▶ Exercise details: Report every line below that holds the word "material".

────────

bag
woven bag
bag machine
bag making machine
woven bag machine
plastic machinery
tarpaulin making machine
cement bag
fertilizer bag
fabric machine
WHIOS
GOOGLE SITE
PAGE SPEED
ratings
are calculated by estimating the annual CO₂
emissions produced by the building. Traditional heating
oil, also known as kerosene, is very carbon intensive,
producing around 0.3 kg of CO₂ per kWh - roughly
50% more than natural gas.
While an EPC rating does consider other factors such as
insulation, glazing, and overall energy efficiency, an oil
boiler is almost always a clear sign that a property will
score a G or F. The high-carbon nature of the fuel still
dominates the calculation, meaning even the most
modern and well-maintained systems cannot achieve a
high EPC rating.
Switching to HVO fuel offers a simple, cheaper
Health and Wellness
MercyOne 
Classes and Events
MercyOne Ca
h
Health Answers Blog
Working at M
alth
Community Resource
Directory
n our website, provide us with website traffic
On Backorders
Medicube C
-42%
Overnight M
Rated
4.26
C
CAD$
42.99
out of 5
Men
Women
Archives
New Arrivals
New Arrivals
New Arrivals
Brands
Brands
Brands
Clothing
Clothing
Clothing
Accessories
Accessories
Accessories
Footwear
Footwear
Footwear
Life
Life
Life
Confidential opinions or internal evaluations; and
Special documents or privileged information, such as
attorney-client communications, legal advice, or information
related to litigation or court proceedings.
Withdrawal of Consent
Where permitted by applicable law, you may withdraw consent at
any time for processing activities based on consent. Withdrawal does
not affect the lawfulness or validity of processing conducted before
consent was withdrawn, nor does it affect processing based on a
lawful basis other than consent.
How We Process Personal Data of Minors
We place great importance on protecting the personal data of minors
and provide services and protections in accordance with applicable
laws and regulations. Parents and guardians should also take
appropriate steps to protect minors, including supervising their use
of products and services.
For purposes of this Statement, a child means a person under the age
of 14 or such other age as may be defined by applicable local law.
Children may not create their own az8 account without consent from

────────

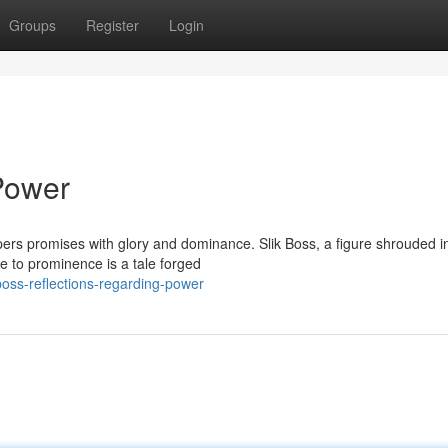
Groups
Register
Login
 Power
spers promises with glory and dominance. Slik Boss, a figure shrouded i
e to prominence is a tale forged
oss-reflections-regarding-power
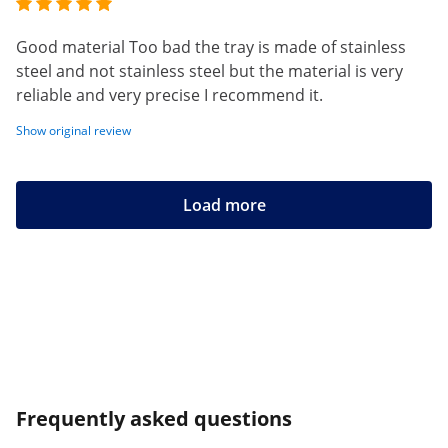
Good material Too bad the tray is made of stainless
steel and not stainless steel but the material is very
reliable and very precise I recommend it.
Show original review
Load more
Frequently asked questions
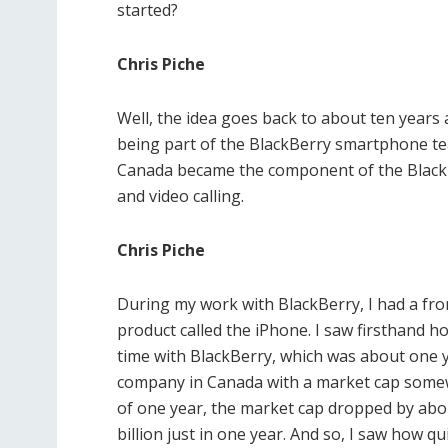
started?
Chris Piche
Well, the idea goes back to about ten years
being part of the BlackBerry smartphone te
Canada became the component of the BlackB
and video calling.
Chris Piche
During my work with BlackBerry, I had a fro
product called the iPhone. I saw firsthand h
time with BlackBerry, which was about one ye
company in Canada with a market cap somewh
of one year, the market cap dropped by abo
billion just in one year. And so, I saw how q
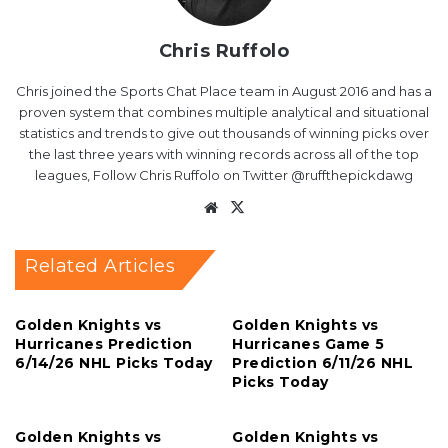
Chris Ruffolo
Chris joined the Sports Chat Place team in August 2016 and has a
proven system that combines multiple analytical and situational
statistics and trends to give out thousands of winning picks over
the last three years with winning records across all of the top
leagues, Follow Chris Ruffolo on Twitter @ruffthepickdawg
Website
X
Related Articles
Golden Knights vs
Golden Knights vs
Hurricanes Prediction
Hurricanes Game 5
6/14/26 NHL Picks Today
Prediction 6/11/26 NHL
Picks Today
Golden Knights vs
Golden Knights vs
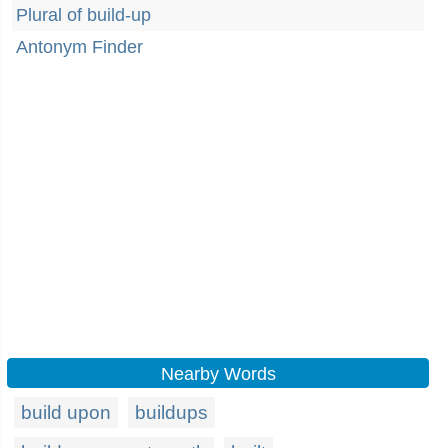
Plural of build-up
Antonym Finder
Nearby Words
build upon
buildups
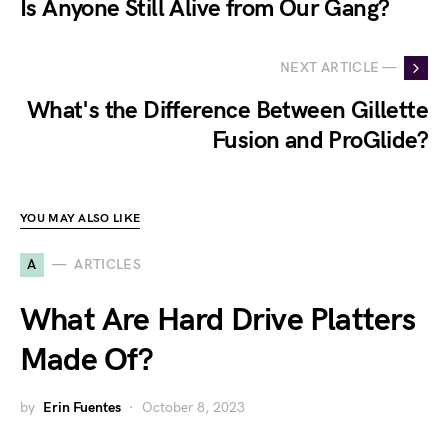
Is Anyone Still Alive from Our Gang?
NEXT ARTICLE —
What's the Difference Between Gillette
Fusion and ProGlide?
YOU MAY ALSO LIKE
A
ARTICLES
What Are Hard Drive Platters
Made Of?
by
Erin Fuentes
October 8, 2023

────────

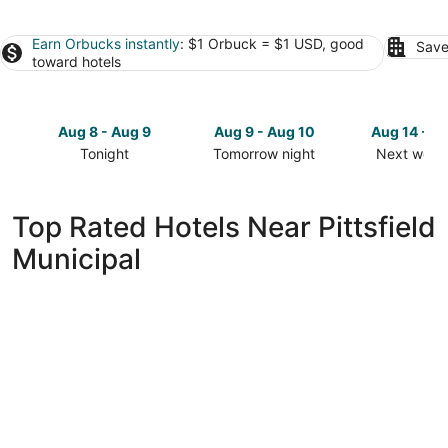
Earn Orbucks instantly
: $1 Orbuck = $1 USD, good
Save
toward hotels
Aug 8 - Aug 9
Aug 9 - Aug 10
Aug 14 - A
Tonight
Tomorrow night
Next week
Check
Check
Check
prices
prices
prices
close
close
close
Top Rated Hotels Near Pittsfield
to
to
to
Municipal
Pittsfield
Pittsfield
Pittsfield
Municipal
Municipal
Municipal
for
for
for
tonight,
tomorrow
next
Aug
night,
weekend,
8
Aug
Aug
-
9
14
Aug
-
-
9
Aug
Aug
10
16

────────

▶ Output for this task:
Good material Too bad the tray is made of stainless
steel and not stainless steel but the material is very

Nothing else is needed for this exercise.